### WORK REQUIRED
For each line below that holds the word "улитку", make a copy.

[Saved entries]
• • • • • • •
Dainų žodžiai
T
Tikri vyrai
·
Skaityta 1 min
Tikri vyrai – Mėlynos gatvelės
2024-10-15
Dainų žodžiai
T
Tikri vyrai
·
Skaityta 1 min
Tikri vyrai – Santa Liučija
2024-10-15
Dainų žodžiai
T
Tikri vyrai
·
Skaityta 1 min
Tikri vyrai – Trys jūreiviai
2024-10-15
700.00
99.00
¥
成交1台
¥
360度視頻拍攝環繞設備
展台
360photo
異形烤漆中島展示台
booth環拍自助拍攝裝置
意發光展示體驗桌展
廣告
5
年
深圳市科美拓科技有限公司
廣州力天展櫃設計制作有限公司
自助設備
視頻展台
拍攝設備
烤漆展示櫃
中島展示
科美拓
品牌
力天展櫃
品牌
• • • • • • •
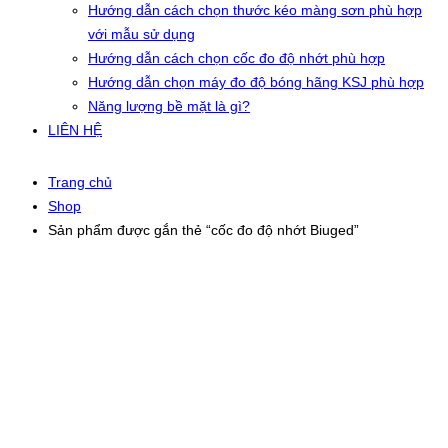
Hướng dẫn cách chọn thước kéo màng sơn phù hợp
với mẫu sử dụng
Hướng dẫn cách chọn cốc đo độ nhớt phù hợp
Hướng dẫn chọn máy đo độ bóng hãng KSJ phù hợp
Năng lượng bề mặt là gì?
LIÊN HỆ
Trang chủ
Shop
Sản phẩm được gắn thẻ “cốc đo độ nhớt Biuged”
• • • • • • •
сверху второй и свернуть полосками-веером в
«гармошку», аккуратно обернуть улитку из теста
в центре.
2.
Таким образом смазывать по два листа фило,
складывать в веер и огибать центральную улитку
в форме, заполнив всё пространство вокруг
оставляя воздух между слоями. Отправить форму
• • • • • • •
### COMPLETED TASK
«гармошку», аккуратно обернуть улитку из теста
складывать в веер и огибать центральную улитку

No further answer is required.